Public health officials have harped on actively taking steps to reduce obesity, but it seems for some genetically lucky individuals, reducing their body fat isn't as important.
A new review published by researchers at the University of Oxford and Churchill Hospital in the United Kingdom suggests that people who carry their body fat in their thighs and backside aren't just carrying extra weight, but also some extra protection against diabetes, heart disease and other conditions associated with obesity.
"It is the protective role of lower body, that is [thigh and backside] fat, that is striking. The protective properties of the lower body fat depot have been confirmed in many studies conducted in subjects with a wide range of age, BMI and co-morbidities," the researchers write in the most recent issue of the Journal of Obesity.
"If you're going to have fat, you're definitely better off if you've got some fat in the lower body," said Dr. Michael Jensen, director of endocrine research at the Mayo Clinic in Rochester, Minn. "If you look at people who have primarily the pear shape, they're healthy in all the ways that this fat behaves. It's not just less heart attacks or less diabetes, it's all these ways we think about fat as an important organ for our health."
For years, researchers have looked into the idea that not all fat is created equal. People who carry their fat in their stomachs, also known as "apple-shaped" people, are said to have more problems from obesity than those who carry their fat in their hips
People who carry their fat in their thighs and backsides -- otherwise known as their gluteofemoral region -- appear to be in a similar class to those with fat in their hips.
"There's a lot of evidence that shows that the fat depots are not the same in the body," said Dr. Robert Kushner, a professor medicine specializing in obesity at Northwestern Memorial Hospital in Chicago.
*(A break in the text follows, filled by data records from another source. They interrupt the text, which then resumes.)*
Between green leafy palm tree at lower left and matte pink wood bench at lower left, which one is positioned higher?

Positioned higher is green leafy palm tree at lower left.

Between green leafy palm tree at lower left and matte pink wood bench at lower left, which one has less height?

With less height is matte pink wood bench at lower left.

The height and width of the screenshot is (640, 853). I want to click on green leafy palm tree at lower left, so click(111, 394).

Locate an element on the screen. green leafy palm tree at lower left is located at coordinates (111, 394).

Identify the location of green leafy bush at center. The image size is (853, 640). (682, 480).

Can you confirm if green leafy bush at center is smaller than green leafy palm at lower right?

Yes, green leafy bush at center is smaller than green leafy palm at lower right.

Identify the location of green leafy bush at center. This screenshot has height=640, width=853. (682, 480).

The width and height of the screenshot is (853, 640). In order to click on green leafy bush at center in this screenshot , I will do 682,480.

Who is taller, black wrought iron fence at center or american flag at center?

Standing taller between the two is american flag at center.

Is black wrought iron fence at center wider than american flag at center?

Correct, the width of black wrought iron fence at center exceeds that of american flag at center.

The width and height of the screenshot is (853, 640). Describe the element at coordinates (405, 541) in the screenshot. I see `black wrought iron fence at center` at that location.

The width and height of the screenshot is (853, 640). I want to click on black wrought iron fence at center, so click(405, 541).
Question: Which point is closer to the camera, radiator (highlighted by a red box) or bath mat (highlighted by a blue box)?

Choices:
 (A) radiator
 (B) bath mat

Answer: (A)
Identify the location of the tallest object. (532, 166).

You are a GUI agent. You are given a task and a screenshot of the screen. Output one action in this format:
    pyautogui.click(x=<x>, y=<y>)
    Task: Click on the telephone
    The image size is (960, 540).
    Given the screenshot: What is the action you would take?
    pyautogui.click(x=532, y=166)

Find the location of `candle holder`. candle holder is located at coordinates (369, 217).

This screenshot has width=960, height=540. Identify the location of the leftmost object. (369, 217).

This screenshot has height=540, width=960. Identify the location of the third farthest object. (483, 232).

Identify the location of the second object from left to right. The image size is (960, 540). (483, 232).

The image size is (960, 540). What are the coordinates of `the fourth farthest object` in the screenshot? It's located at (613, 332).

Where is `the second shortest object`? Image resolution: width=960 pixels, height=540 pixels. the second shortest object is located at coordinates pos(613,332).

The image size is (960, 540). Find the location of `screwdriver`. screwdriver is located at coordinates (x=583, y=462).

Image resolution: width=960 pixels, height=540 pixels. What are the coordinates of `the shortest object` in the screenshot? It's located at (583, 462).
He explained that the fat stored in the stomach is harmful because "it is more metabolically active," sending fatty contents and messages throughout the body, whereas fat in the lower regions of the body tends to be more stable and release fewer cytokines, which have been implicated in the insulin resistance that can lead to diabetes.
"There's a whole range of these hormonal markers that seem to be more preferentially released from the belly," said Kushner.
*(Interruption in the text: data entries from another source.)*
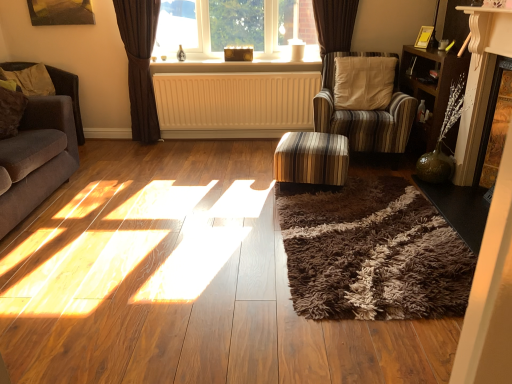 What do you see at coordinates (68, 95) in the screenshot? I see `brown fabric armchair at left` at bounding box center [68, 95].

The width and height of the screenshot is (512, 384). I want to click on brown fabric armchair at left, so click(x=68, y=95).

The width and height of the screenshot is (512, 384). What do you see at coordinates (430, 86) in the screenshot?
I see `wooden bookshelf at right` at bounding box center [430, 86].

In order to face wooden bookshelf at right, should I rotate leftwards or rightwards?

Rotate your view right by about 22.346°.

Locate an element on the screen. clear glass window at center is located at coordinates (236, 27).

Locate an element on the screen. brown fabric curtain at upper center is located at coordinates (140, 64).

Consider the image. Measure the distance between yellow matte radiator at center and camera.

yellow matte radiator at center and camera are 3.88 meters apart.

Where is `striped fabric ottoman at center`? striped fabric ottoman at center is located at coordinates (312, 158).

I want to click on brown fabric armchair at left, so click(68, 95).

Considering the relative sizes of white plastic radiator at center and striped fabric chair at center-right in the image provided, is white plastic radiator at center wider than striped fabric chair at center-right?

Incorrect, the width of white plastic radiator at center does not surpass that of striped fabric chair at center-right.

Is white plastic radiator at center outside of striped fabric chair at center-right?

Yes, white plastic radiator at center is located beyond the bounds of striped fabric chair at center-right.

Is striped fabric chair at center-right at the back of white plastic radiator at center?

No, white plastic radiator at center's orientation is not away from striped fabric chair at center-right.

Is striped fabric ottoman at center shorter than wooden picture frame at upper right?

No, striped fabric ottoman at center is not shorter than wooden picture frame at upper right.

From the image's perspective, who appears lower, striped fabric ottoman at center or wooden picture frame at upper right?

striped fabric ottoman at center, from the image's perspective.

From a real-world perspective, is striped fabric ottoman at center located higher than wooden picture frame at upper right?

No, from a real-world perspective, striped fabric ottoman at center is not on top of wooden picture frame at upper right.

Is point (309, 132) more distant than point (422, 26)?

No, (309, 132) is closer to viewer.

Considering the relative sizes of clear glass window at center and striped fabric chair at center-right in the image provided, is clear glass window at center shorter than striped fabric chair at center-right?

Yes, clear glass window at center is shorter than striped fabric chair at center-right.

Can you confirm if clear glass window at center is wider than striped fabric chair at center-right?

Incorrect, the width of clear glass window at center does not surpass that of striped fabric chair at center-right.

Does white plastic radiator at center lie behind brown fabric curtain at upper center?

Yes, the depth of white plastic radiator at center is greater than that of brown fabric curtain at upper center.

Is white plastic radiator at center aimed at brown fabric curtain at upper center?

Yes, white plastic radiator at center is oriented towards brown fabric curtain at upper center.

From the image's perspective, relative to brown fabric curtain at upper center, is white plastic radiator at center above or below?

white plastic radiator at center is situated higher than brown fabric curtain at upper center in the image.

Consider the image. Is white plastic radiator at center far from brown fabric curtain at upper center?

white plastic radiator at center is near brown fabric curtain at upper center, not far away.

Find the location of a particular element. This screenshot has height=384, width=512. armchair that is in front of the white plastic radiator at center is located at coordinates (68, 95).

Relative to brown fabric armchair at left, is white plastic radiator at center in front or behind?

In the image, white plastic radiator at center appears behind brown fabric armchair at left.

Does white plastic radiator at center have a greater width compared to brown fabric armchair at left?

Incorrect, the width of white plastic radiator at center does not surpass that of brown fabric armchair at left.

Is white plastic radiator at center inside or outside of brown fabric armchair at left?

white plastic radiator at center is outside brown fabric armchair at left.

Looking at their sizes, would you say brown fabric armchair at left is wider or thinner than wooden picture frame at upper right?

brown fabric armchair at left is wider than wooden picture frame at upper right.

Would you say brown fabric armchair at left contains wooden picture frame at upper right?

No, brown fabric armchair at left does not contain wooden picture frame at upper right.

From a real-world perspective, is brown fabric armchair at left above or below wooden picture frame at upper right?

brown fabric armchair at left is situated lower than wooden picture frame at upper right in the real world.

Is point (245, 72) closer to camera compared to point (25, 212)?

That is False.

From the image's perspective, which one is positioned higher, white plastic radiator at center or velvet brown couch at left?

white plastic radiator at center is shown above in the image.

Considering the sizes of objects white plastic radiator at center and velvet brown couch at left in the image provided, who is wider, white plastic radiator at center or velvet brown couch at left?

Wider between the two is velvet brown couch at left.

Is white plastic radiator at center next to velvet brown couch at left and touching it?

white plastic radiator at center and velvet brown couch at left are not in contact.

You are a GUI agent. You are given a task and a screenshot of the screen. Output one action in this format:
    pyautogui.click(x=<x>, y=<y>)
    Task: Click on the chair below the white plastic radiator at center (from the image's perspective)
    The image size is (512, 384).
    Given the screenshot: What is the action you would take?
    pyautogui.click(x=365, y=113)

The height and width of the screenshot is (384, 512). In order to click on stool in front of the wooden picture frame at upper right in this screenshot , I will do [312, 158].

Estimate the real-world distances between objects in this image. Which object is further from wooden picture frame at upper right, brown fabric armchair at left or clear glass window at center?

Based on the image, brown fabric armchair at left appears to be further to wooden picture frame at upper right.

From the image, which object appears to be farther from clear glass window at center, striped fabric ottoman at center or white plastic radiator at center?

striped fabric ottoman at center is further to clear glass window at center.

Estimate the real-world distances between objects in this image. Which object is closer to clear glass window at center, wooden bookshelf at right or striped fabric chair at center-right?

Based on the image, striped fabric chair at center-right appears to be nearer to clear glass window at center.

From the image, which object appears to be nearer to clear glass window at center, wooden picture frame at upper right or white plastic radiator at center?

The object closer to clear glass window at center is white plastic radiator at center.

Which object lies nearer to the anchor point striped fabric chair at center-right, velvet brown couch at left or striped fabric ottoman at center?

striped fabric ottoman at center.

When comparing their distances from striped fabric ottoman at center, does brown fabric curtain at upper center or clear glass window at center seem further?

brown fabric curtain at upper center is further to striped fabric ottoman at center.

Estimate the real-world distances between objects in this image. Which object is closer to velvet brown couch at left, wooden picture frame at upper right or soft beige fabric pillow at left?

The object closer to velvet brown couch at left is soft beige fabric pillow at left.

Which object lies nearer to the anchor point white plastic radiator at center, soft beige fabric pillow at left or clear glass window at center?

clear glass window at center lies closer to white plastic radiator at center than the other object.

This screenshot has height=384, width=512. What are the coordinates of `picture frame between clear glass window at center and wooden bookshelf at right in the horizontal direction` in the screenshot? It's located at (424, 37).

Locate an element on the screen. radiator between velvet brown couch at left and striped fabric ottoman at center is located at coordinates (234, 104).

You are a GUI agent. You are given a task and a screenshot of the screen. Output one action in this format:
    pyautogui.click(x=<x>, y=<y>)
    Task: Click on the radiator located between striped fabric ottoman at center and white plastic radiator at center in the depth direction
    
    Given the screenshot: What is the action you would take?
    pyautogui.click(x=234, y=104)

Where is `window between brown fabric armchair at left and wooden picture frame at upper right from left to right`? Image resolution: width=512 pixels, height=384 pixels. window between brown fabric armchair at left and wooden picture frame at upper right from left to right is located at coordinates (236, 27).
But it is unclear if the fat in the thighs and backside are better for you than simply being thin, experts say.
"If you're a healthy thin weight, you're going to be every bit as healthy as someone who has weight, but has all the weight in the lower body," said Jensen.
But while lower body fat may be healthier than upper body fat, at this point people have little control over where their body chooses to store its fat, with spot-toning a myth and the only options coming from pharmaceutical side effects.
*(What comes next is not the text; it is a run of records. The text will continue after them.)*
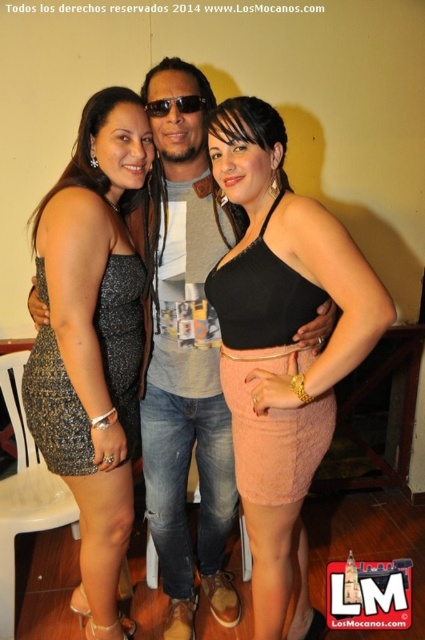 Question: Where is black fabric skirt at center located in relation to black plastic sunglasses at center in the image?

Choices:
 (A) right
 (B) left

Answer: (A)

Question: Which point appears closest to the camera in this image?

Choices:
 (A) (244, 488)
 (B) (70, 268)
 (C) (204, 589)

Answer: (B)

Question: Does sparkly silver dress at left appear on the right side of gray cotton t-shirt at center?

Choices:
 (A) no
 (B) yes

Answer: (A)

Question: Which point is closer to the camera?

Choices:
 (A) (166, 102)
 (B) (136, 269)
 (C) (243, 145)

Answer: (C)

Question: Which point is closer to the camera taking this photo?

Choices:
 (A) (288, 488)
 (B) (155, 108)
 (C) (127, 205)
 (D) (158, 278)

Answer: (A)

Question: Observing the image, what is the correct spatial positioning of gray cotton t-shirt at center in reference to black plastic sunglasses at center?

Choices:
 (A) above
 (B) below

Answer: (B) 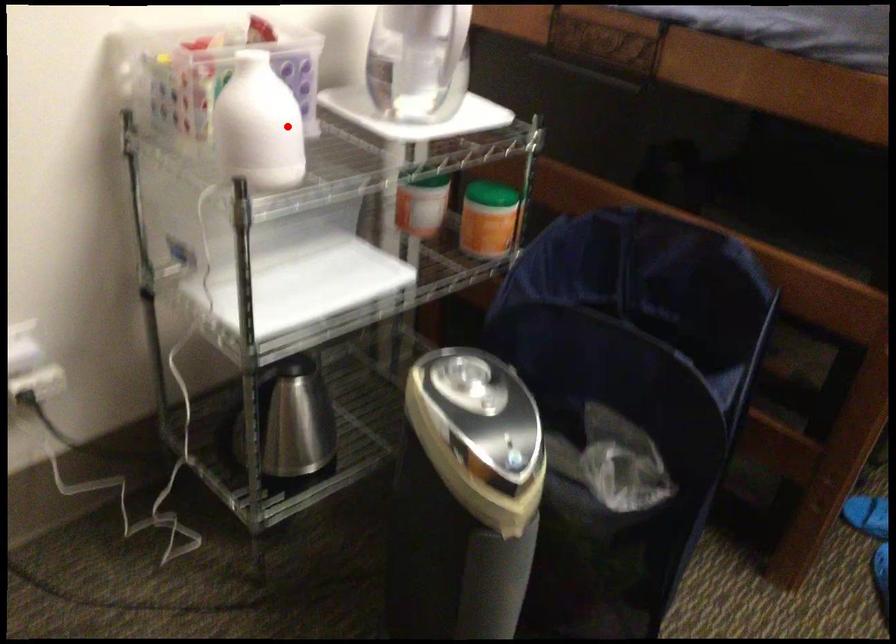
"You can't direct or drive the fat in one part of your body versus another," said Kushner. "For the average person on the street, it's determined by genetics."
He noted, however, that "One can develop, perhaps, medication to deposit in one area," a possibility noted by the authors of the review who point out that it is one effect of some existing diabetes drugs.
While the review seems to indicate that having fat lower down can be a good thing, not all experts are convinced.
"I think that the article makes a fairly compelling point that there are likely differences between these two fat stores," said Floyd Chilton, a professor of physiology and pharmacology at Wake Forest University Baptist Medical Center in Winston-Salem, N.C. "But I think it certainly falls short in making a convincing argument that one is protective and the other is the major source of the problem."
Some of the measurements, he explained, were not performed in a way that would allow for a conclusive judgment. For example, he said a number of studies cited by the researchers used hip circumference to determine where fat was being stored.
Chilton noted that many of the diseases discussed by researchers of the study -- including heart disease and diabetes -- have been connected to inflammation in the body.
"Many of them are increasing in incidence at a very similar rate to the dramatic increase in obesity," he said.
While he is not yet sure that lower body fat can be said to be protective, Chilton said that recent years have shown that biomarkers have helped give a more nuanced picture of how the body regulates itself -- and how conditions like obesity really affect the body.
He gave leptin as an example, a recently discovered hormone found to have a role in regulating appetite -- and one that may be ignored by a more obese body.
"Leptin in particular is a fascinating one, because like insulin, people who are obese develop leptin resistance, where their brain is no longer responding to leptin," said Chilton.
It remains to be seen how much doctors can change about what these biomarkers are doing.